Saved data entries:
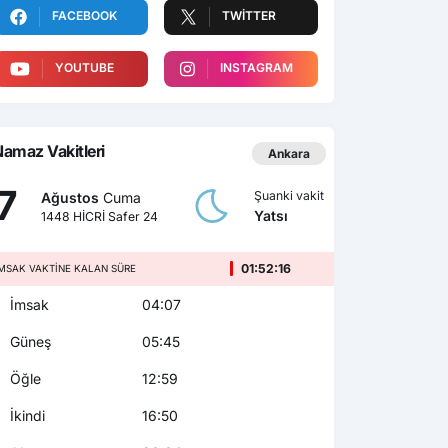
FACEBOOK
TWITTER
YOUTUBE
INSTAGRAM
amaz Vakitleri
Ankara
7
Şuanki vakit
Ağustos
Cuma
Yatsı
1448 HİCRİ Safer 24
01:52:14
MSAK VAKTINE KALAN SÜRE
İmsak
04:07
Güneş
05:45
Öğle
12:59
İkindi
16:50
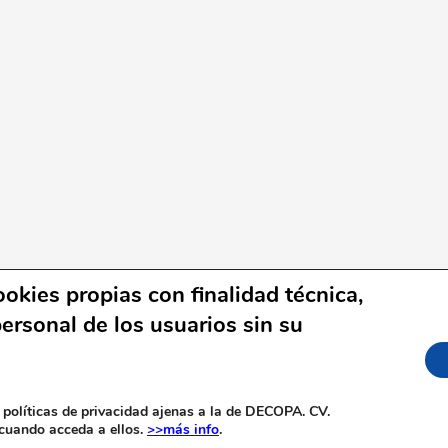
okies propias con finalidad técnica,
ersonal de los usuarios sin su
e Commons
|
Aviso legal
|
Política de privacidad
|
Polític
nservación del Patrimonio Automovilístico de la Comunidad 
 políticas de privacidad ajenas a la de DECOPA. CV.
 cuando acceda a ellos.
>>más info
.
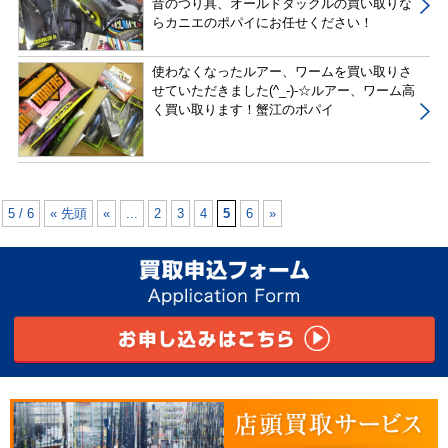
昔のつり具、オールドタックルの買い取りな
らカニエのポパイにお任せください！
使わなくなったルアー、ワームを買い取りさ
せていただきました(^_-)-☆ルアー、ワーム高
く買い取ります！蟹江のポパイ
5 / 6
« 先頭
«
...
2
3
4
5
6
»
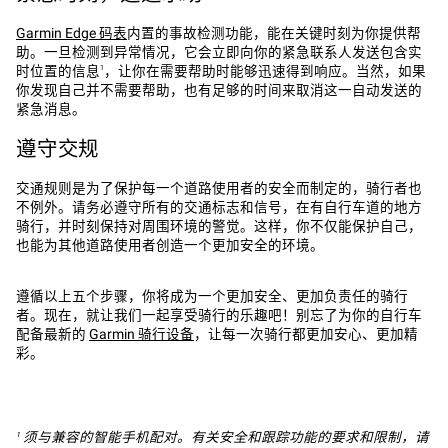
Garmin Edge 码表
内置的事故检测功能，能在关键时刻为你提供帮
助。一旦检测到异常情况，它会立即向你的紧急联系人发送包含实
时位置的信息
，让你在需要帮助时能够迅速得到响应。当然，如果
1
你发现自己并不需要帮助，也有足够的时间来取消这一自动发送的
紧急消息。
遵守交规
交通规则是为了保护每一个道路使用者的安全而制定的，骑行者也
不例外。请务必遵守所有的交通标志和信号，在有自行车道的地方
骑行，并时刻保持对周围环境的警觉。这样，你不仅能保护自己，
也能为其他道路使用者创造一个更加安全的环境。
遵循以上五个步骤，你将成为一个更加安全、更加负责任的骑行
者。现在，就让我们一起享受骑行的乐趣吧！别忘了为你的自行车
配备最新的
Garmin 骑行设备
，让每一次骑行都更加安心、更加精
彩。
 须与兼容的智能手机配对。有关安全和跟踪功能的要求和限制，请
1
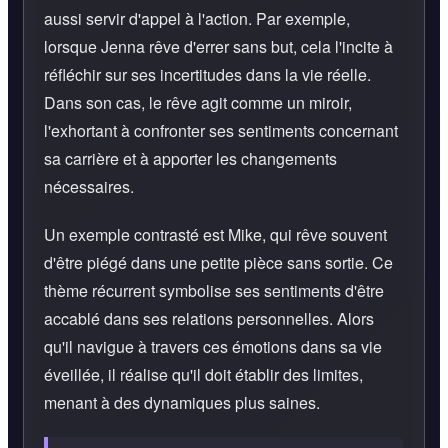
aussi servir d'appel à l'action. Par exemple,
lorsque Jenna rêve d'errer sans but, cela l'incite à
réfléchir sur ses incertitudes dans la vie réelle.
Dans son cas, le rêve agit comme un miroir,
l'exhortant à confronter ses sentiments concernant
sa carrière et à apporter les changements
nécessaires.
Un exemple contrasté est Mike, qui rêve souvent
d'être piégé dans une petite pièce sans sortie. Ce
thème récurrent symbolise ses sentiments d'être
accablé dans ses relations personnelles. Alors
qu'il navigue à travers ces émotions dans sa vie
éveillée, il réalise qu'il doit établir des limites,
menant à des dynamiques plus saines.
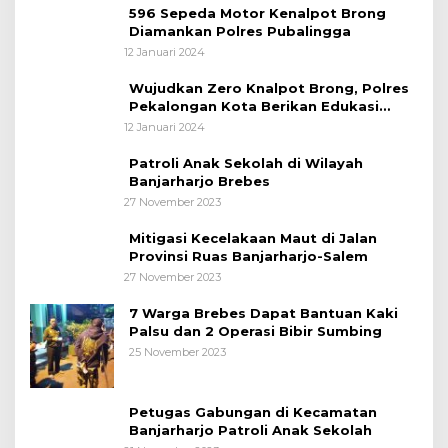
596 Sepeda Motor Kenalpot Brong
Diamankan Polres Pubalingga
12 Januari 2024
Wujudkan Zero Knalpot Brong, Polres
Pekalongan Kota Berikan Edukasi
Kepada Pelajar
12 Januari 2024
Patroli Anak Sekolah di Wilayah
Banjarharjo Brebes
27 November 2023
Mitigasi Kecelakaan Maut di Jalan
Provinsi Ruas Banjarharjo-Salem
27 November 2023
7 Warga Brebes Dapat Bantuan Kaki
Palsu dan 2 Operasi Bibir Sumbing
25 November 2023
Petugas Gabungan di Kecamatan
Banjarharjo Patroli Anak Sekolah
...
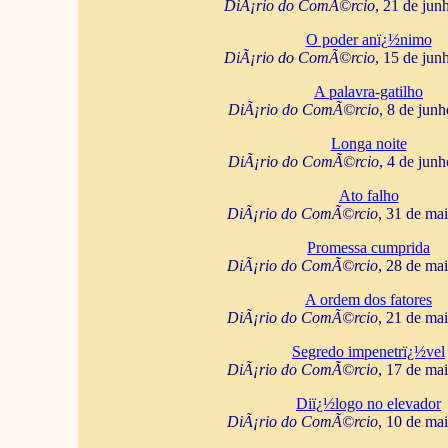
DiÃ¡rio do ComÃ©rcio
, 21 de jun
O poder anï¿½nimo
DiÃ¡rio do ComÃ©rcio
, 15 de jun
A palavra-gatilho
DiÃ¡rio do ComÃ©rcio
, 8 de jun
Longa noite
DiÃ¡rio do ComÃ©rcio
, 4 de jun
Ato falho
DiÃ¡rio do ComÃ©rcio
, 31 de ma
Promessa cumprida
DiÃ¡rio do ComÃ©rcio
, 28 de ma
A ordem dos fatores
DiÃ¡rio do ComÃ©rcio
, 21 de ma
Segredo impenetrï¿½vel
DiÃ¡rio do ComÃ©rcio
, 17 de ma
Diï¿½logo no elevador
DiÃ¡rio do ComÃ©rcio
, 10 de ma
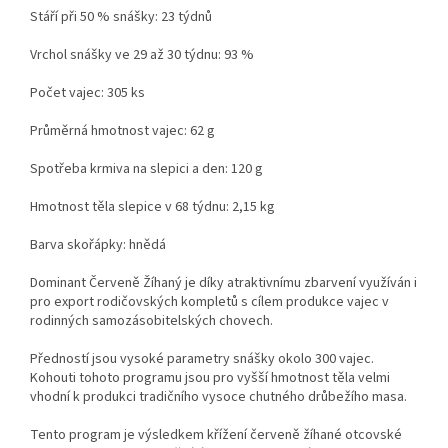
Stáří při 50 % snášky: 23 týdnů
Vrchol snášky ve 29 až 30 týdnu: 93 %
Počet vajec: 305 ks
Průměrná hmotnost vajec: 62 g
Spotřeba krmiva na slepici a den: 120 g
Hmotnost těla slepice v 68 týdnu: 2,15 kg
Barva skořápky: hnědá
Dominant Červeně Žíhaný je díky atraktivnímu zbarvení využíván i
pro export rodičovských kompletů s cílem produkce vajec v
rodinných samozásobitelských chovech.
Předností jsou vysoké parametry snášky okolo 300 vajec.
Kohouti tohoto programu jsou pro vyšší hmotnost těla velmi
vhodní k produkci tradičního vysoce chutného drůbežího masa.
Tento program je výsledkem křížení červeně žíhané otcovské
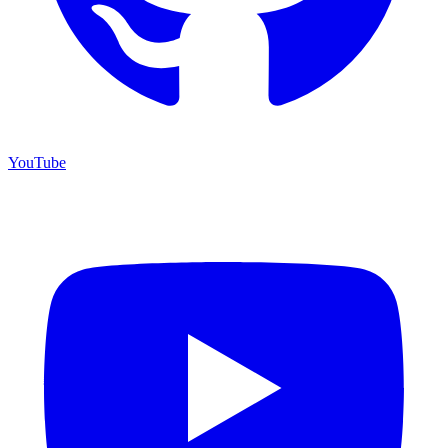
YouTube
---
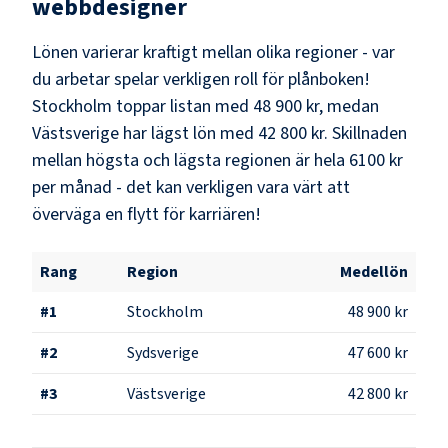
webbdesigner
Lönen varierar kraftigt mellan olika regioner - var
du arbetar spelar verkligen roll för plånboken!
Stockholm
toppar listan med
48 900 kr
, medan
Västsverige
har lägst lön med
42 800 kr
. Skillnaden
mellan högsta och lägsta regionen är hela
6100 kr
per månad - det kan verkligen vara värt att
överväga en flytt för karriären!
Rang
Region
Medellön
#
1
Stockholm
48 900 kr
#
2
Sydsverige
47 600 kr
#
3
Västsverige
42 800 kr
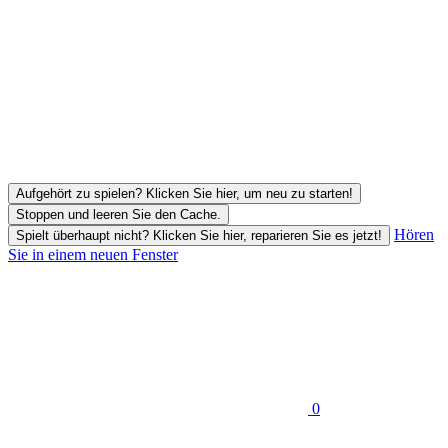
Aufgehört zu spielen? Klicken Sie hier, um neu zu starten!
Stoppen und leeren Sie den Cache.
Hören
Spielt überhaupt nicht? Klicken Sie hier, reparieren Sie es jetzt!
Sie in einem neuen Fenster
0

■ **WHAT YOU NEED TO DO**:
Output exactly the lines above that lie between the line with "Garmin Edge 码表" and the line with "réfléchir sur ses", those two lines included, and no pictures.

■ **ANSWER FOR THIS EXERCISE**:
Garmin Edge 码表
内置的事故检测功能，能在关键时刻为你提供帮
助。一旦检测到异常情况，它会立即向你的紧急联系人发送包含实
时位置的信息
，让你在需要帮助时能够迅速得到响应。当然，如果
1
你发现自己并不需要帮助，也有足够的时间来取消这一自动发送的
紧急消息。
遵守交规
交通规则是为了保护每一个道路使用者的安全而制定的，骑行者也
不例外。请务必遵守所有的交通标志和信号，在有自行车道的地方
骑行，并时刻保持对周围环境的警觉。这样，你不仅能保护自己，
也能为其他道路使用者创造一个更加安全的环境。
遵循以上五个步骤，你将成为一个更加安全、更加负责任的骑行
者。现在，就让我们一起享受骑行的乐趣吧！别忘了为你的自行车
配备最新的
Garmin 骑行设备
，让每一次骑行都更加安心、更加精
彩。
 须与兼容的智能手机配对。有关安全和跟踪功能的要求和限制，请
1
aussi servir d'appel à l'action. Par exemple,
lorsque Jenna rêve d'errer sans but, cela l'incite à
réfléchir sur ses incertitudes dans la vie réelle.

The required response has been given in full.